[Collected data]
-=-=-=-=-

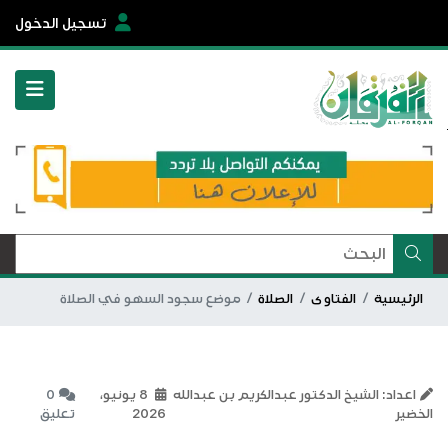
تسجيل الدخول
الرئيسية
الفتاوى
الصلاة
موضع سجود السهو في الصلاة
اعداد: الشيخ الدكتور عبدالكريم بن عبدالله
8 يونيو،
0
الخضير
2026
تعليق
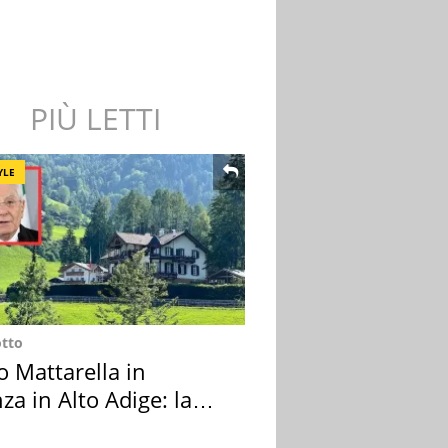
PIÙ LETTI
YLE
otto
o Mattarella in
za in Alto Adige: la
ion scelta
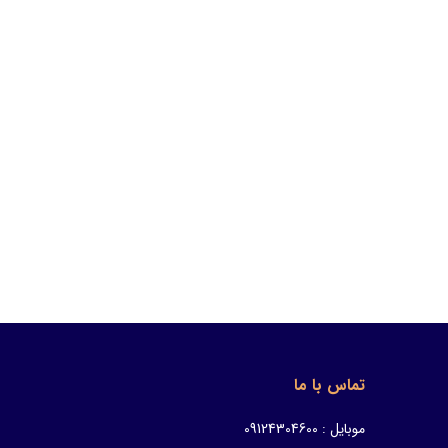
تماس با ما
موبایل : 09124304600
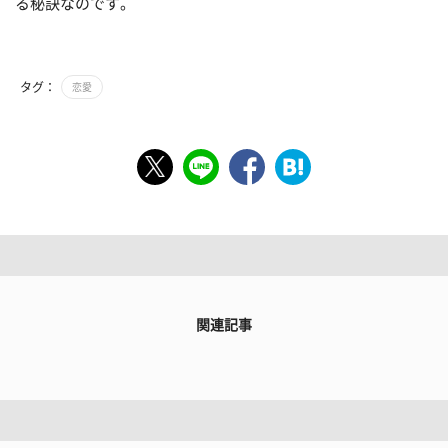
る秘訣なのです。
タグ：
恋愛
関連記事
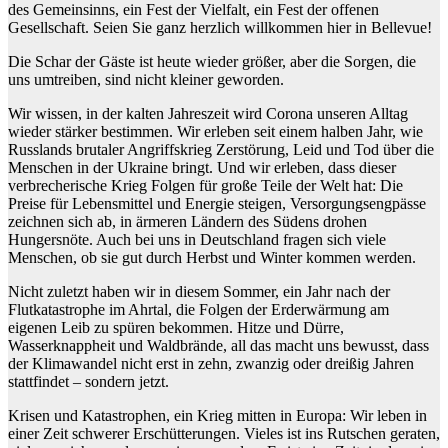
des Gemeinsinns, ein Fest der Vielfalt, ein Fest der offenen
Gesellschaft. Seien Sie ganz herzlich willkommen hier in Bellevue!
Die Schar der Gäste ist heute wieder größer, aber die Sorgen, die
uns umtreiben, sind nicht kleiner geworden.
Wir wissen, in der kalten Jahreszeit wird Corona unseren Alltag
wieder stärker bestimmen. Wir erleben seit einem halben Jahr, wie
Russlands brutaler Angriffskrieg Zerstörung, Leid und Tod über die
Menschen in der Ukraine bringt. Und wir erleben, dass dieser
verbrecherische Krieg Folgen für große Teile der Welt hat: Die
Preise für Lebensmittel und Energie steigen, Versorgungsengpässe
zeichnen sich ab, in ärmeren Ländern des Südens drohen
Hungersnöte. Auch bei uns in Deutschland fragen sich viele
Menschen, ob sie gut durch Herbst und Winter kommen werden.
Nicht zuletzt haben wir in diesem Sommer, ein Jahr nach der
Flutkatastrophe im Ahrtal, die Folgen der Erderwärmung am
eigenen Leib zu spüren bekommen. Hitze und Dürre,
Wasserknappheit und Waldbrände, all das macht uns bewusst, dass
der Klimawandel nicht erst in zehn, zwanzig oder dreißig Jahren
stattfindet – sondern jetzt.
Krisen und Katastrophen, ein Krieg mitten in Europa: Wir leben in
einer Zeit schwerer Erschütterungen. Vieles ist ins Rutschen geraten,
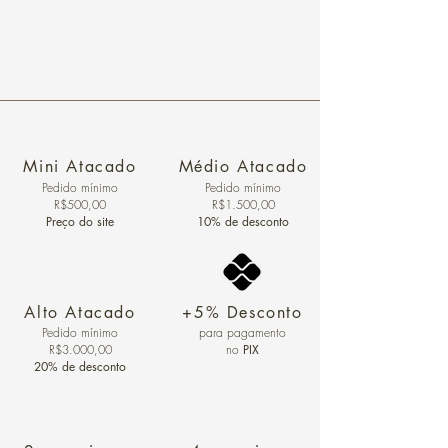
Mini Atacado
Médio Atacado
Pedido ​mínimo
Pedido mínimo
R$500,00
R$1.500,00
Preço do site
10% de desconto
Alto Atacado
+5% Desconto
Pedido mínimo
para pagamento
R$3.000,00
no
PIX
20% de desconto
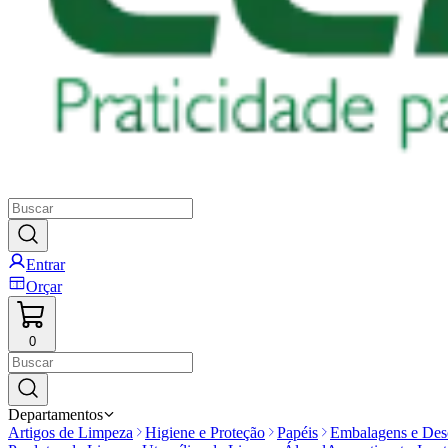
Entrar
Orçar
0
Departamentos
Artigos de Limpeza
Higiene e Proteção
Papéis
Embalagens e Desc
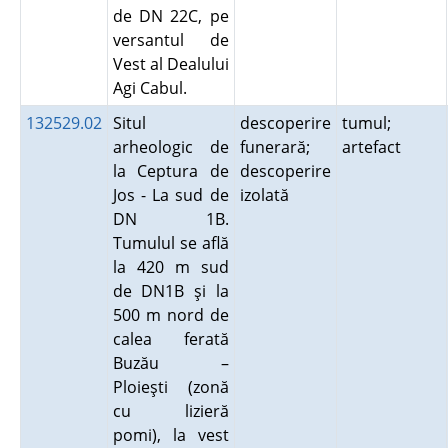
de DN 22C, pe
versantul de
Vest al Dealului
Agi Cabul.
132529.02
Situl
descoperire
tumul;
arheologic de
funerară;
artefact
la Ceptura de
descoperire
Jos - La sud de
izolată
DN 1B.
Tumulul se află
la 420 m sud
de DN1B şi la
500 m nord de
calea ferată
Buzău –
Ploieşti (zonă
cu lizieră
pomi), la vest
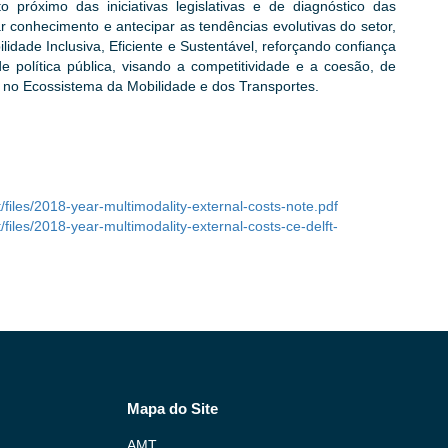
róximo das iniciativas legislativas e de diagnóstico das
ar conhecimento e antecipar as tendências evolutivas do setor,
idade Inclusiva, Eficiente e Sustentável, reforçando confiança
e política pública, visando a competitividade e a coesão, de
 no Ecossistema da Mobilidade e dos Transportes.
t/files/2018-year-multimodality-external-costs-note.pdf
t/files/2018-year-multimodality-external-costs-ce-delft-
Mapa do Site
AMT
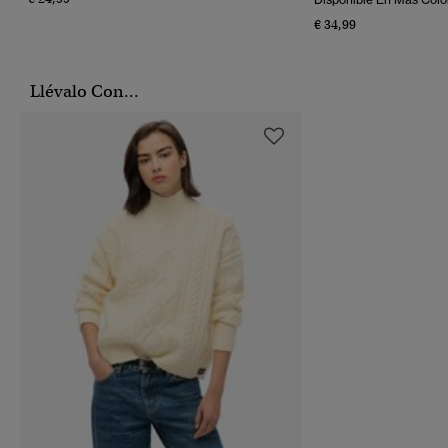
€ 34,99
Llévalo Con...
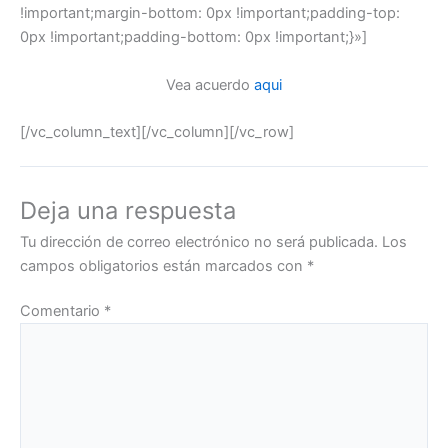
!important;margin-bottom: 0px !important;padding-top:
0px !important;padding-bottom: 0px !important;}»]
Vea acuerdo
aqui
[/vc_column_text][/vc_column][/vc_row]
Deja una respuesta
Tu dirección de correo electrónico no será publicada.
Los
campos obligatorios están marcados con
*
Comentario
*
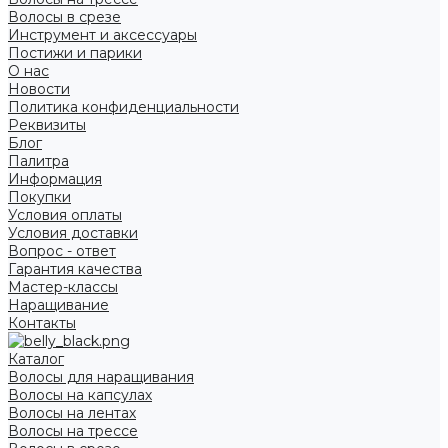
Волосы в срезе
Инструмент и аксессуары
Постижи и парики
О нас
Новости
Политика конфиденциальности
Реквизиты
Блог
Палитра
Информация
Покупки
Условия оплаты
Условия доставки
Вопрос - ответ
Гарантия качества
Мастер-классы
Наращивание
Контакты
Каталог
Волосы для наращивания
Волосы на капсулах
Волосы на лентах
Волосы на трессе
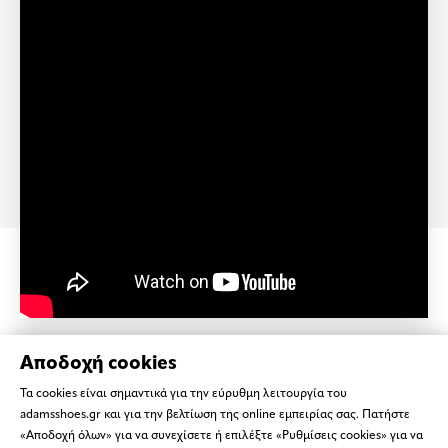
Αποδοχή cookies
Τα cookies είναι σημαντικά για την εύρυθμη λειτουργία του
adamsshoes.gr και για την βελτίωση της online εμπειρίας σας. Πατήστε
«Αποδοχή όλων» για να συνεχίσετε ή επιλέξτε «Ρυθμίσεις cookies» για να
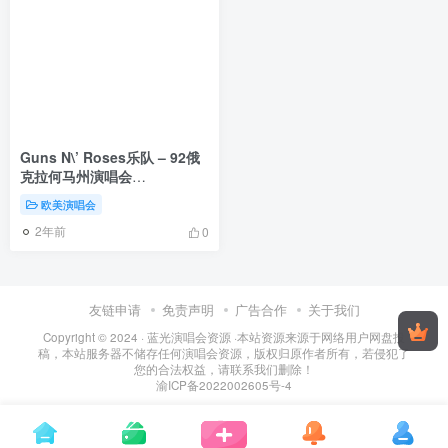
Guns N\’ Roses乐队 – 92俄
克拉何马州演唱会
（2DVD3.65G+3.84G）
欧美演唱会
2年前
0
友链申请
免责声明
广告合作
关于我们
Copyright © 2024 ·
蓝光演唱会资源
·
本站资源来源于网络用户网盘投
稿，本站服务器不储存任何演唱会资源，版权归原作者所有，若侵犯了
您的合法权益，请联系我们删除！
渝ICP备2022002605号-4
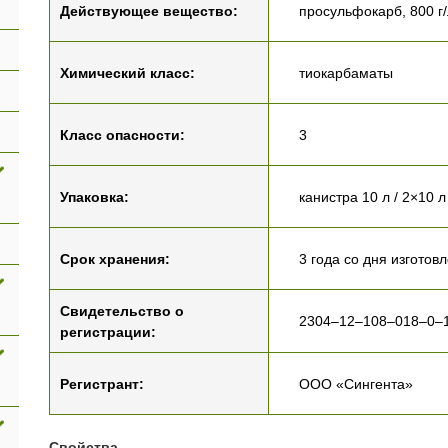
Действующее вещество:
просульфокарб, 800 г/
Химический класс:
тиокарбаматы
Класс опасности:
3
Упаковка:
канистра 10 л / 2×10 л
Срок хранения:
3 года со дня изготов
Свидетельство о
2304–12–108–018–0–1
регистрации:
Регистрант:
ООО «Сингента»
Свойства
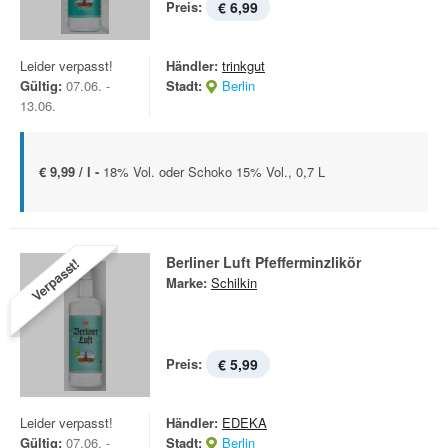
Preis:
€ 6,99
Leider verpasst!
Händler:
trinkgut
Gültig:
07.06. -
Stadt:
Berlin
13.06.
€ 9,99 / l -
18% Vol. oder Schoko 15% Vol., 0,7 L
Berliner Luft Pfefferminzlikör
Verpasst!
Marke:
Schilkin
Preis:
€ 5,99
Leider verpasst!
Händler:
EDEKA
Gültig:
07.06. -
Stadt:
Berlin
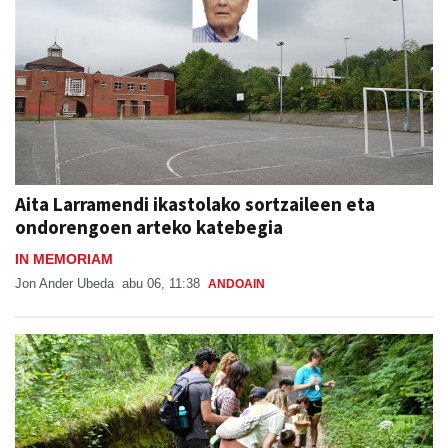
Aita Larramendi ikastolako sortzaileen eta
ondorengoen arteko katebegia
IN MEMORIAM
Jon Ander Ubeda
abu 06, 11:38
ANDOAIN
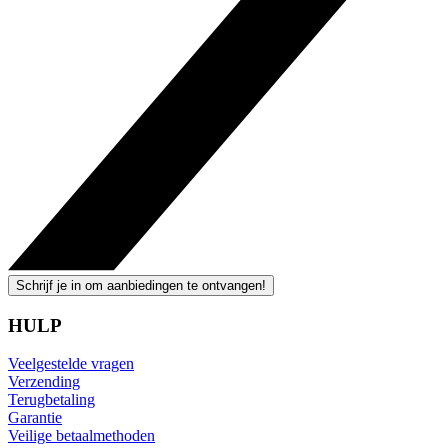
Schrijf je in om aanbiedingen te ontvangen!
HULP
Veelgestelde vragen
Verzending
Terugbetaling
Garantie
Veilige betaalmethoden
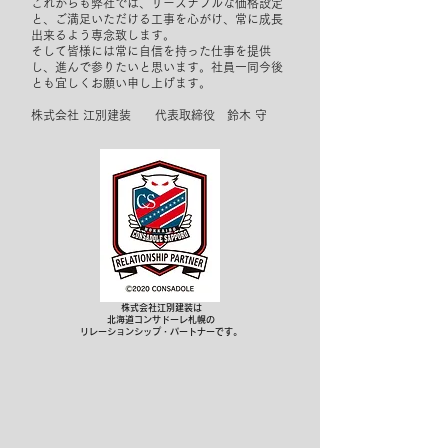
これからも弊社では、リーズナブルな価格設定
と、ご満足いただける工事を心がけ、常に成長
出来るよう専念致します。
そして皆様には常に自信を持った仕事を提供
し、進んで参りたいと思います。社員一同今後
とも宜しくお願い申し上げます。
株式会社 江別建装 代表取締役 鈴木 守
株式会社江別建装は
北海道コンサドーレ札幌の
リレーションシップ・パートナーです。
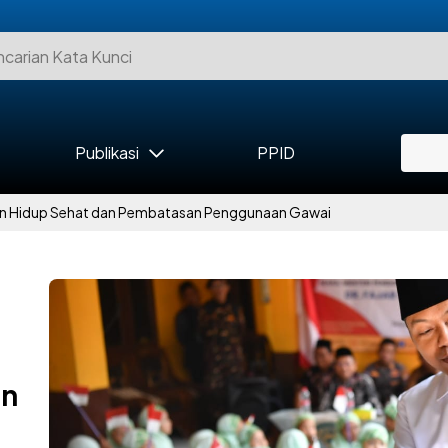
Publikasi
PPID
 Hidup Sehat dan Pembatasan Penggunaan Gawai
an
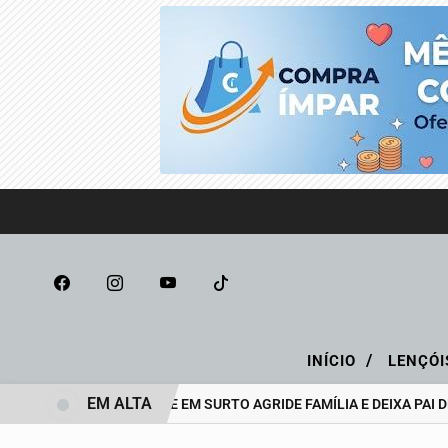
/
INÍCIO
LENÇÓI
EM ALTA
ADOLESCENTE EM SURTO AGRIDE FAMÍLIA E DEIXA PAI DE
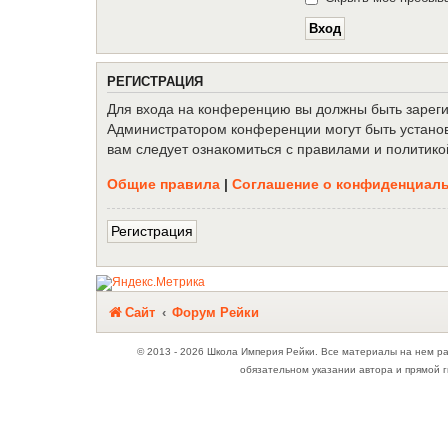
Р
Е
Г
И
С
Т
Р
А
Ц
И
Я
Для входа на конференцию вы должны быть зарегис
Администратором конференции могут быть установ
вам следует ознакомиться с правилами и политико
Общие правила
|
Соглашение о конфиденциал
Р
е
г
и
с
т
р
а
ц
и
я
Связаться с
Сайт
Форум Рейки
администрацией
© 2013 - 2026 Школа Империя Рейки. Все материалы на нем р
обязательном указании автора и прямой г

-=-=-=-=-

• **GOAL OF THE EXERCISE**:
All records above are to be output verbatim, with their pictures omitted.

• **EXERCISE SOLUTION**:
تسجيل الدخول
الرئيسية
الفتاوى
الصلاة
موضع سجود السهو في الصلاة
اعداد: الشيخ الدكتور عبدالكريم بن عبدالله
8 يونيو،
0
الخضير
2026
تعليق
PIÙ LETTI
YLE
otto
o Mattarella in
za in Alto Adige: la
ion scelta
تماس با ما
موبایل : 09124304600
る秘訣なのです。
タグ：
恋愛
関連記事
des Gemeinsinns, ein Fest der Vielfalt, ein Fest der offenen
Gesellschaft. Seien Sie ganz herzlich willkommen hier in Bellevue!
Die Schar der Gäste ist heute wieder größer, aber die Sorgen, die
uns umtreiben, sind nicht kleiner geworden.
Wir wissen, in der kalten Jahreszeit wird Corona unseren Alltag
wieder stärker bestimmen. Wir erleben seit einem halben Jahr, wie
Russlands brutaler Angriffskrieg Zerstörung, Leid und Tod über die
Menschen in der Ukraine bringt. Und wir erleben, dass dieser
verbrecherische Krieg Folgen für große Teile der Welt hat: Die
Preise für Lebensmittel und Energie steigen, Versorgungsengpässe
zeichnen sich ab, in ärmeren Ländern des Südens drohen
Hungersnöte. Auch bei uns in Deutschland fragen sich viele
Menschen, ob sie gut durch Herbst und Winter kommen werden.
Nicht zuletzt haben wir in diesem Sommer, ein Jahr nach der
Flutkatastrophe im Ahrtal, die Folgen der Erderwärmung am
eigenen Leib zu spüren bekommen. Hitze und Dürre,
Wasserknappheit und Waldbrände, all das macht uns bewusst, dass
der Klimawandel nicht erst in zehn, zwanzig oder dreißig Jahren
stattfindet – sondern jetzt.
Krisen und Katastrophen, ein Krieg mitten in Europa: Wir leben in
einer Zeit schwerer Erschütterungen. Vieles ist ins Rutschen geraten,
Mini Atacado
Médio Atacado
Pedido ​mínimo
Pedido mínimo
R$500,00
R$1.500,00
Preço do site
10% de desconto
Alto Atacado
+5% Desconto
Pedido mínimo
para pagamento
R$3.000,00
no
PIX
20% de desconto
Entrar
Orçar
0
Departamentos
Artigos de Limpeza
Higiene e Proteção
Papéis
Embalagens e Desc
de DN 22C, pe
versantul de
Vest al Dealului
Agi Cabul.
132529.02
Situl
descoperire
tumul;
arheologic de
funerară;
artefact
la Ceptura de
descoperire
Jos - La sud de
izolată
DN 1B.
Tumulul se află
la 420 m sud
de DN1B şi la
500 m nord de
calea ferată
Buzău –
Ploieşti (zonă
cu lizieră
pomi), la vest
róximo das iniciativas legislativas e de diagnóstico das
ar conhecimento e antecipar as tendências evolutivas do setor,
idade Inclusiva, Eficiente e Sustentável, reforçando confiança
e política pública, visando a competitividade e a coesão, de
 no Ecossistema da Mobilidade e dos Transportes.
t/files/2018-year-multimodality-external-costs-note.pdf
t/files/2018-year-multimodality-external-costs-ce-delft-
Mapa do Site
AMT
€ 34,99
Llévalo Con...
!important;margin-bottom: 0px !important;padding-top:
0px !important;padding-bottom: 0px !important;}»]
Vea acuerdo
aqui
[/vc_column_text][/vc_column][/vc_row]
Deja una respuesta
Tu dirección de correo electrónico no será publicada.
Los
campos obligatorios están marcados con
*
Comentario
*
Волосы в срезе
Инструмент и аксессуары
Постижи и парики
О нас
Новости
Политика конфиденциальности
Реквизиты
Блог
Палитра
Информация
Покупки
Условия оплаты
Условия доставки
Вопрос - ответ
Гарантия качества
Мастер-классы
Наращивание
Контакты
Каталог
Волосы для наращивания
Волосы на капсулах
Волосы на лентах
Волосы на трессе
Αποδοχή cookies
Τα cookies είναι σημαντικά για την εύρυθμη λειτουργία του
adamsshoes.gr και για την βελτίωση της online εμπειρίας σας. Πατήστε
«Αποδοχή όλων» για να συνεχίσετε ή επιλέξτε «Ρυθμίσεις cookies» για να
Guns N\’ Roses乐队 – 92俄
克拉何马州演唱会
（2DVD3.65G+3.84G）
欧美演唱会
2年前
0
友链申请
免责声明
广告合作
关于我们
Copyright © 2024 ·
蓝光演唱会资源
·
本站资源来源于网络用户网盘投
稿，本站服务器不储存任何演唱会资源，版权归原作者所有，若侵犯了
您的合法权益，请联系我们删除！
渝ICP备2022002605号-4
Действующее вещество:
просульфокарб, 800 г/
Химический класс:
тиокарбаматы
Класс опасности:
3
Упаковка:
канистра 10 л / 2×10 л
Срок хранения:
3 года со дня изготов
Свидетельство о
2304–12–108–018–0–1
регистрации:
Регистрант:
ООО «Сингента»
Свойства
Preis:
€ 6,99
Leider verpasst!
Händler:
trinkgut
Gültig:
07.06. -
Stadt:
Berlin
13.06.
€ 9,99 / l -
18% Vol. oder Schoko 15% Vol., 0,7 L
Berliner Luft Pfefferminzlikör
Verpasst!
Marke:
Schilkin
Preis:
€ 5,99
Leider verpasst!
Händler:
EDEKA
Gültig:
07.06. -
Stadt:
Berlin
Aita Larramendi ikastolako sortzaileen eta
ondorengoen arteko katebegia
IN MEMORIAM
Jon Ander Ubeda
abu 06, 11:38
ANDOAIN
Schrijf je in om aanbiedingen te ontvangen!
HULP
Veelgestelde vragen
Verzending
Terugbetaling
Garantie
Veilige betaalmethoden
これからも弊社では、リーズナブルな価格設定
と、ご満足いただける工事を心がけ、常に成長
出来るよう専念致します。
そして皆様には常に自信を持った仕事を提供
し、進んで参りたいと思います。社員一同今後
とも宜しくお願い申し上げます。
株式会社 江別建装 代表取締役 鈴木 守
株式会社江別建装は
北海道コンサドーレ札幌の
リレーションシップ・パートナーです。
Publikasi
PPID
 Hidup Sehat dan Pembatasan Penggunaan Gawai
an
/
INÍCIO
LENÇÓI
EM ALTA
ADOLESCENTE EM SURTO AGRIDE FAMÍLIA E DEIXA PAI DE
Р
Е
Г
И
С
Т
Р
А
Ц
И
Я
Для входа на конференцию вы должны быть зарегис
Администратором конференции могут быть установ
вам следует ознакомиться с правилами и политико
Общие правила
|
Соглашение о конфиденциал
Р
е
г
и
с
т
р
а
ц
и
я
Связаться с
Сайт
Форум Рейки
администрацией
© 2013 - 2026 Школа Империя Рейки. Все материалы на нем р
обязательном указании автора и прямой г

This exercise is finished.